Turning Your Mac Into a Search Engine
Spotlight is one of the more interesting, and (for me), useful features of Apple's Mac OSX. While it's superb with locating documents, programs, and the like, it really shines when it comes to the number if built-in and freely available plugins for use.
So, basically, you have an inbuilt system on Mac OS X which will allow you to search text files, html files, images, Word documents, PDF's, the list goes on and on. The really interesting bit (to me, at least) is that there's nothing to configure or tweak. If you are running a Mac, then everything copied over to the file system is automatically indexed, and made quickly available for searching- even from a web browser.
Setup
All that I am using here is Apache, PHP 5.2, and the command line Spotlight search application “mdfind”. All of these technologies are already built into OSX 10.5 and ready for use. All I ended up doing was creating a web interface to them.
Since Spotlight has its own database (sqlite), there is no need to anyfor any database connection. Also, since all of the importing is handled in the background, there's nothing to write or tweak. It just works. However, if you are wanting a little more control on how Spotlight searches your data, I'd recommend checking out the relevant Apple documentation or this helpful page with more information on Spotlight from the command line.
Web-ifying Search
Well, enough of the gushing about the searching capabilities, how can we turn this puppy into a document search repository?
basically, the PHP script will run a command line query and then output the results back to the screen. The configuration file (conf.php) will let you set the relevant paths so that all the correct links go to the right places.

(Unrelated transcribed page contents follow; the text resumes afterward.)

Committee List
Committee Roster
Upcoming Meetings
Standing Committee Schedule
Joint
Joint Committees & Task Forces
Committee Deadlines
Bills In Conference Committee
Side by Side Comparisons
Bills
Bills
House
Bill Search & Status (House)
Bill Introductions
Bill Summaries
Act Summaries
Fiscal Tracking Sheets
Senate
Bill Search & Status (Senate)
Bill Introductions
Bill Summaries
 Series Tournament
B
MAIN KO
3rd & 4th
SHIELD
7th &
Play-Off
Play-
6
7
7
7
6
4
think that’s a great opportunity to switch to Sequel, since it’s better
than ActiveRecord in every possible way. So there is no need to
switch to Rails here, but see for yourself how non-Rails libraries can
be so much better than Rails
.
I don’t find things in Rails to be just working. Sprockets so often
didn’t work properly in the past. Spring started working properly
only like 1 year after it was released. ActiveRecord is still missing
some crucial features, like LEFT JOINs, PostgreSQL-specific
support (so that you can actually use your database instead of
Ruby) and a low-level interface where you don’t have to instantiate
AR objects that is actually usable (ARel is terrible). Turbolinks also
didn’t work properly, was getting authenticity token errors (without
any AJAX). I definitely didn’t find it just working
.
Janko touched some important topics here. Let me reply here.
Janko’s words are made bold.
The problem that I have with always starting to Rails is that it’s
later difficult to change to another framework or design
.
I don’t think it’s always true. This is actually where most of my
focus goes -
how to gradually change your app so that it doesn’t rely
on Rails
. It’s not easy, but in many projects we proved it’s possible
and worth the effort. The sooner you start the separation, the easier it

The only caveat is that if you search for something silly (like the word “the” as the only search term), the script will take a long time for it to return any relevant results back to you. There should be a way to tie in an array of “stop words” to reject those searches, but adding that functionality in is left up to the discretion of the reader.
Install
Anyway, download a copy of it over over here and extract it.

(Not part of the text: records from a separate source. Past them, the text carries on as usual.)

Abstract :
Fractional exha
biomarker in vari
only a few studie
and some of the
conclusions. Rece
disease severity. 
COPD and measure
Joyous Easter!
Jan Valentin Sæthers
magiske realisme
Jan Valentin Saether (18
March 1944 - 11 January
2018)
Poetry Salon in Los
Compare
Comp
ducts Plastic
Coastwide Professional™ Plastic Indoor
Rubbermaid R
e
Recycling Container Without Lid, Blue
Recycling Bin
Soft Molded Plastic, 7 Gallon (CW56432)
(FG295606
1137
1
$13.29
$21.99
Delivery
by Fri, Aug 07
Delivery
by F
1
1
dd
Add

Copy the search/ directory to the default web directory on the mac (normally, its /Library/WebServer/Documents/) so that the full path looks like:
/Library/WebServer/Documents/search
Drop some documents into the /Library/WebServer/Documents/search/documents/ directory. These can be .PDF files, Word documents, etc. Whatever you want to peek at.

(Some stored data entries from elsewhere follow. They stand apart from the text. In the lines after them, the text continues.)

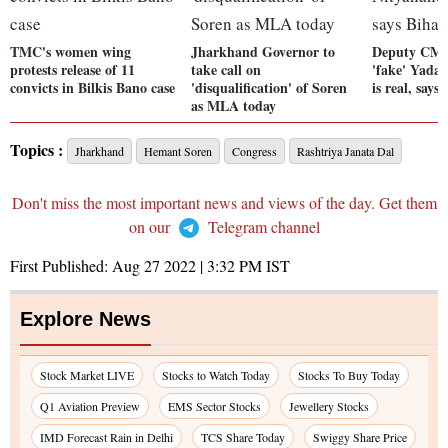
TMC's women wing
Jharkhand Governor to
Deputy CM T
protests release of 11
take call on
'fake' Yada
convicts in Bilkis Bano case
'disqualification' of Soren
is real, say
as MLA today
Topics :
Jharkhand
Hemant Soren
Congress
Rashtriya Janata Dal
Don't miss the most important news and views of the day. Get them
on our
Telegram channel
First Published:
Aug 27 2022 | 3:32 PM
IST
Explore News
Stock Market LIVE
Stocks to Watch Today
Stocks To Buy Today
Q1 Aviation Preview
EMS Sector Stocks
Jewellery Stocks
IMD Forecast Rain in Delhi
TCS Share Today
Swiggy Share Price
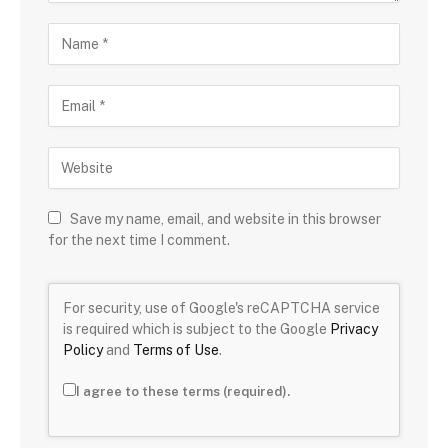
Save my name, email, and website in this browser
for the next time I comment.
For security, use of Google's reCAPTCHA service
is required which is subject to the Google
Privacy
Policy
and
Terms of Use
.
I agree to these terms (required).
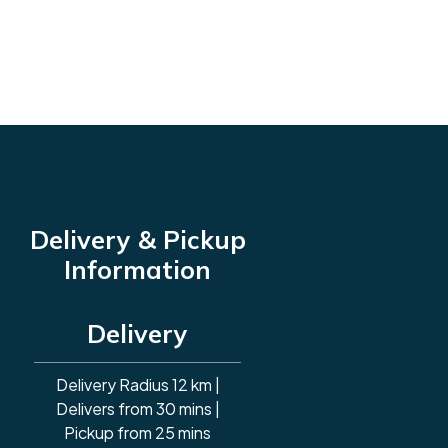
Delivery & Pickup
Information
Delivery
Delivery Radius 12 km |
Delivers from 30 mins |
Pickup from 25 mins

Open your web browser and browse to http://localhost/search/index.php and make a search.
That really should be it. If you run into any issues, let me know.
Caveats
I seem to remember a while back having issues with search to function correctly under 10.4. This ended up being permissions issues in the httpd.conf file. 10.4's Apache run as the 'nobody' user. Switching to the 'www' user fixed the issue. If that does not do it for you, try running Apache as a standard user and see if you run into any issues with it.
Enjoy!
tom